When we query the node back by the key (one which mixed index is created) , we don't get the node immediately. However it get available after a delay.
What are we doing wrong ? Or is this delayed update of ES instance is expected?
Here is the Java code.

public static void main(String[] args) throws Exception {
    GraphTest test = new GraphTest();
    test.init();
    Thread.sleep(10000);

    String emailId = "emailId" + System.nanoTime();
    test.createNode(emailId);
    System.out.println("Create " + emailId);
    System.out.println("First time " + test.getNode(emailId));
    Thread.sleep(2000);
    System.out.println("After a delay of 2 sec " + test.getNode(emailId));
}

public void createNode(String emailid) {
    Vertex vertex = graph.addVertex("person");
    vertex.property("emailId", emailid);
    vertex.property("firstName", "First Name");
    vertex.property("lastName", "Last Name");
    vertex.property("address", "Address");
    vertex.property("hometown", "Noida");
    vertex.property("city", "Noida");
    vertex.property("spousename", "Preeti");

    graph.tx().commit();

}

public Object getNode(String emailId) {
    Vertex vert = null;
    String reString = null;
    try {
        vert = graph.traversal().V().has("emailId", emailId).next();
        reString = vert.value("emailId");
    } catch (NoSuchElementException e) {
        e.printStackTrace();
    } finally {
        graph.tx().close();
    }

    return reString;
}

The code to create index is -

    private void createMixedIndexForVertexProperty(String indexName, String propertyKeyName, Class<?> propertyType) {

    TitanManagement mgmt = ((TitanGraph) graph).openManagement();
    try {
        PropertyKey propertyKey = makePropertyKey(propertyKeyName, propertyType, mgmt);
        TitanGraphIndex graphIndex = mgmt.getGraphIndex(indexName);
        if (graphIndex == null) {
            graphIndex = mgmt.buildIndex(indexName, Vertex.class)
                    .addKey(propertyKey, Parameter.of("mapping", Mapping.STRING)).buildMixedIndex("search");
        } else {
            mgmt.addIndexKey(graphIndex, propertyKey);
        }
        mgmt.commit();
    } catch (Exception e) {
        mgmt.rollback();
    } finally {
    }

}

public PropertyKey makePropertyKey(String propertyKeyName, Class<?> propertyType, TitanManagement mgmt) {

    PropertyKey propertyKey = mgmt.getPropertyKey(propertyKeyName);
    if (propertyKey == null) {
        propertyKey = mgmt.makePropertyKey(propertyKeyName).dataType(String.class).make();
    }
    return propertyKey;
}

public void init() throws Exception {
    graph = TitanFactory
            .open(new PropertiesConfiguration(new File("src/test/resources/titan-berkeleydb-es.properties")));
    createMixedIndexForVertexProperty("personnode", "emailId", String.class);
    createMixedIndexForVertexProperty("personnode", "firstName", String.class);
    createMixedIndexForVertexProperty("personnode", "lastName", String.class);
    createMixedIndexForVertexProperty("personnode", "address", String.class);
    createMixedIndexForVertexProperty("personnode", "hometown", String.class);
    createMixedIndexForVertexProperty("personnode", "city", String.class);
    createMixedIndexForVertexProperty("personnode", "spousename", String.class);

}

回答1:

This has been discussed before on the Titan mailing list.

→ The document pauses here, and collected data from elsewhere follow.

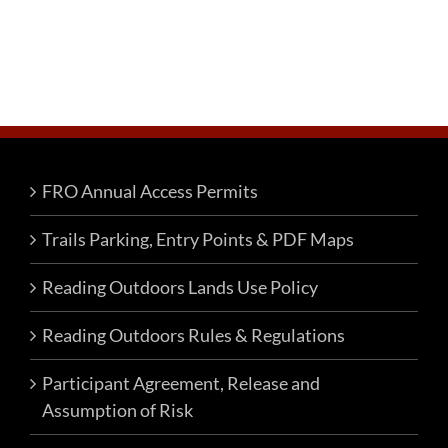
FRO Annual Access Permits
Trails Parking, Entry Points & PDF Maps
Reading Outdoors Lands Use Policy
Reading Outdoors Rules & Regulations
Participant Agreement, Release and
Assumption of Risk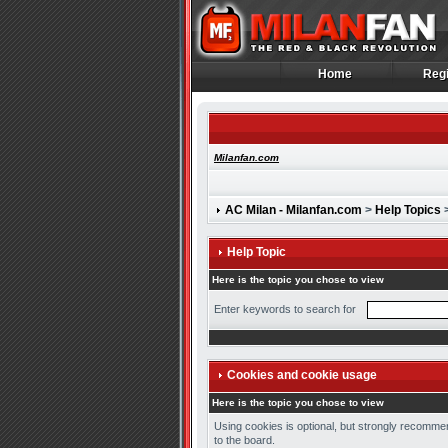
Home
Regi
Home
Regi
Milanfan.com
AC Milan - Milanfan.com
>
Help Topics
>
Help Topic
Here is the topic you chose to view
Enter keywords to search for
Cookies and cookie usage
Here is the topic you chose to view
Using cookies is optional, but strongly recommen
to the board.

note that there's a latency in ES indexing (index.refresh_interval). You can't update / insert a value and immediately query it. Wait at least 1 second before you query the value, otherwise the result may be empty.

You should also read up on the Elasticsearch documentation (modifying your data and near real-time search) on the indexing behavior:

Elasticsearch provides data manipulation and search capabilities in near real time. By default, you can expect a one second delay (refresh interval) from the time you index/update/delete your data until the time that it appears in your search results. This is an important distinction from other platforms like SQL wherein data is immediately available after a transaction is completed.

CAUTION The refresh_interval expects a duration such as 1s (1 second) or 2m (2 minutes). An absolute number like 1 means 1 millisecond--a sure way to bring your cluster to its knees.